I have a boy 11 and a girl 13. I want to know who lives in the house. What they do for work. A general knowledge of their values, rules, discipline, what they expect from their own children. I'm looking to get a sense that my children will be safe and positively influenced. I've always done this. Am I out of line or do other parents do this too.

2007-03-16 18:42:50 · 25 answers · asked by Anonymous in Family & Relationships Friends

to awesome--well so far everyone has been great and my kids really haven't minded a whole lot. They just get impatient cause it takes time to get to know people.

2007-03-16 18:51:27 · update #1

dannyboy- uh, just general conversation silly, asking about ones occupation usually is an conversation opener, not a reason to judge. I'm not out to judge anyone based on thier job. I can't think of a job I would disapprove of.

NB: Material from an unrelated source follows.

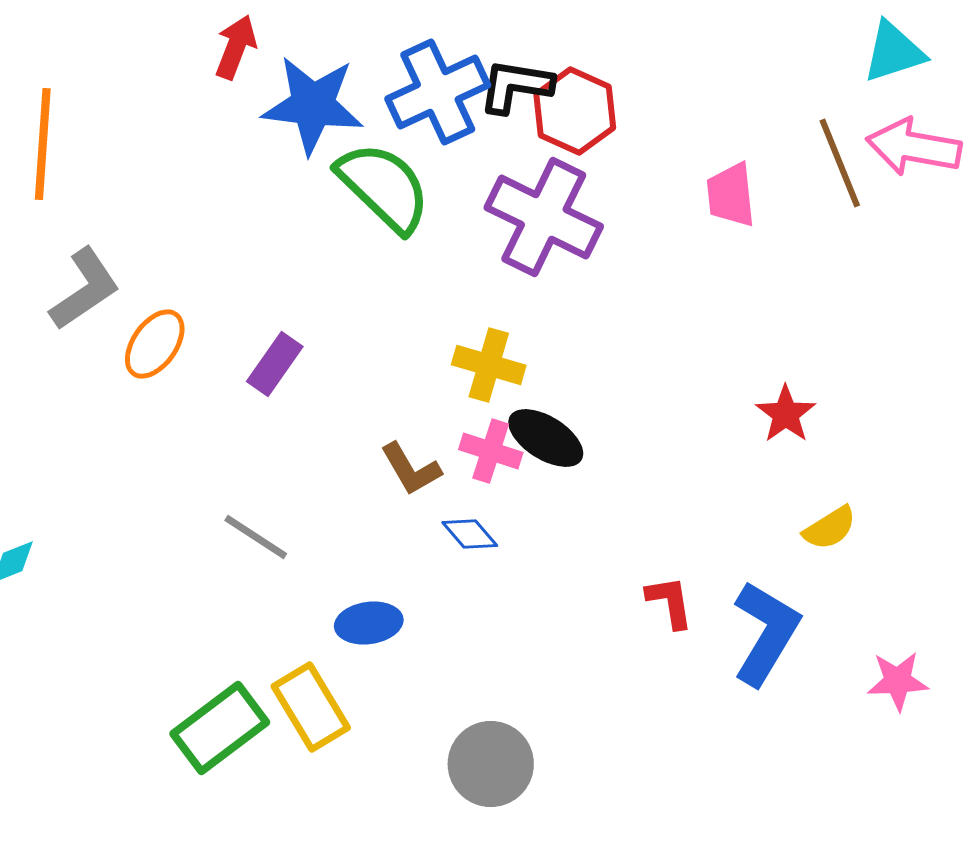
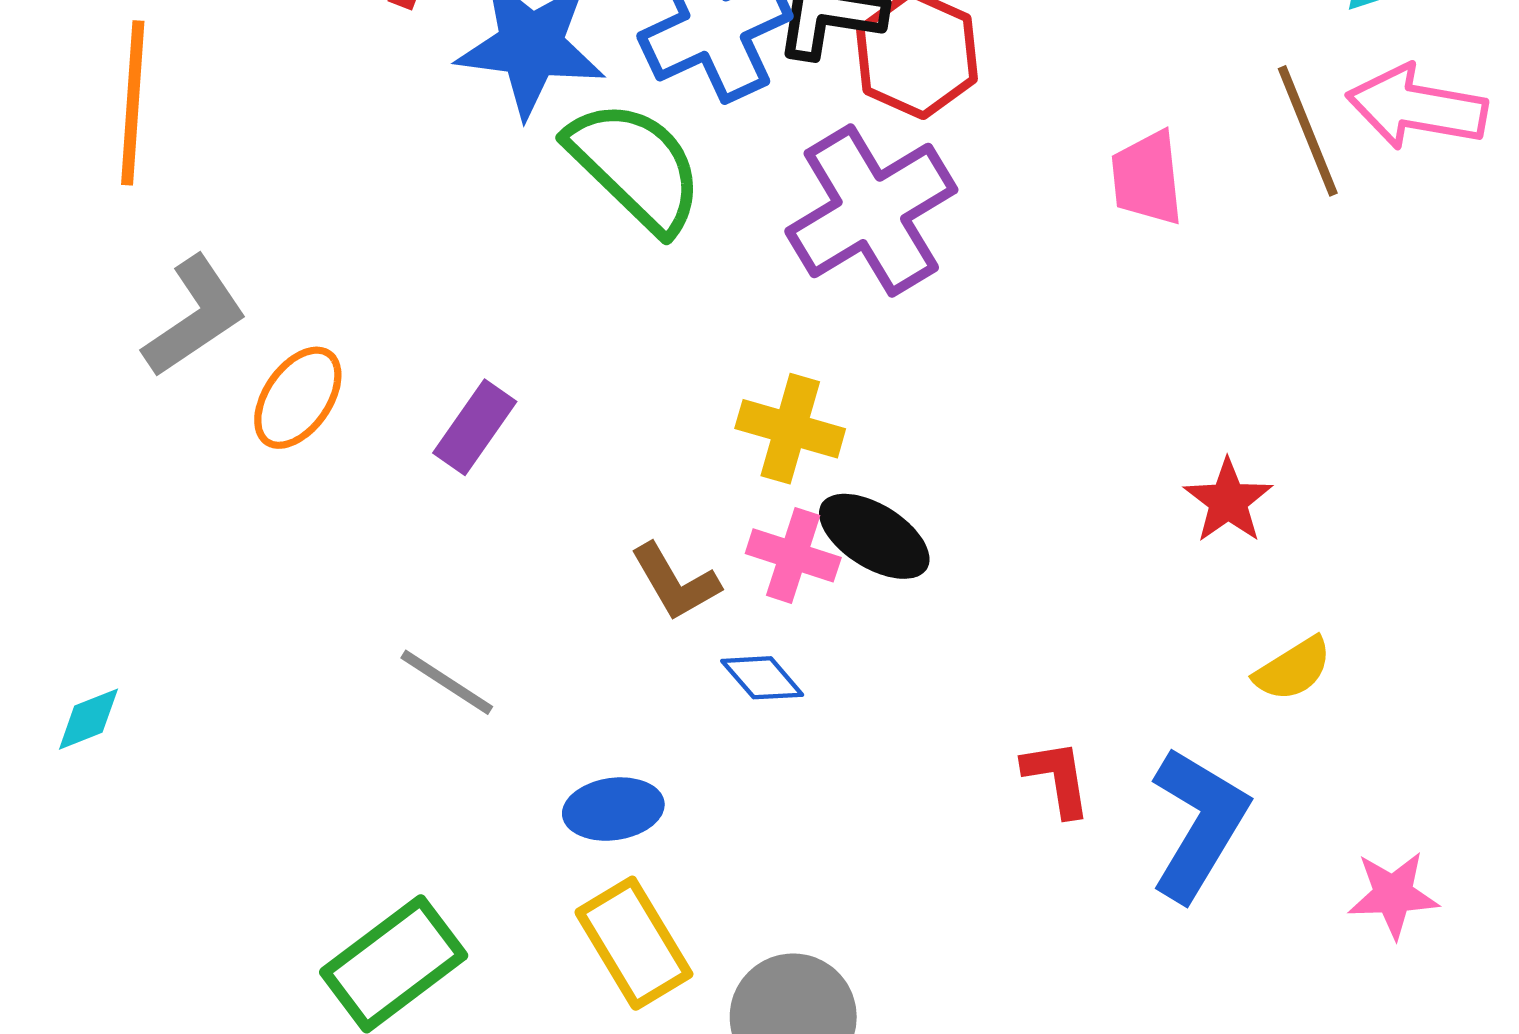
purple cross: (544, 217) -> (871, 210), turned 33
yellow rectangle: (311, 707) -> (634, 943), moved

2007-03-16 19:02:47 · update #2

misse-Oh My-see I knew there was a reason I did this. I was just joking with my kids and husband when I said I just wanted to make sure no one they would be staying with had a meth lab in the basement. Of course eveyone rolled thier eyes, OK, I see that. But
1) you never know( we live in Missouri, it is bad here)
2)it dosen't have to be something really bad to be something you don't want your kids around-a bad influance can be too much

2007-03-16 19:13:21 · update #3

25 answers

You're not being over protective, but being a good parent in this day and age. I'm a great grandmother and when my children were young, there weren't as many iffy situations as there are now. Drug usage was rare.

If I were raising a child now, I would insist upon meeting parents to get a general idea of their lifestyle. I'd want to know if my child is going to be exposed to second hand smoke, left without adult supervision, or with people whose values are greatly different than mine. Are they gun owners? Do they keep their guns locked up?

It's good for children to be exposed to people who have a different lifestyle than mine, for example different ethnic or religious background, but I wouldn't want them in a dangerous situation.

In the end, the best safety measure is to instill good judgement in your child. Encourage them to do what they know is right, even if they're afraid they'll look silly. You may think that what you say to them is being ignored, but trust me, they're taking it in. I have grandchildren in their 20's. It was only after my children were grown that I found out they'd been listening even though they rolled their eyes at the time and looked bored. They may tell you that you're the only mom who does this, that you're weird, etc. but when they're grown they'll appreciate the effort you put into being a good parent.
Good luck on the hardest job you'll ever have!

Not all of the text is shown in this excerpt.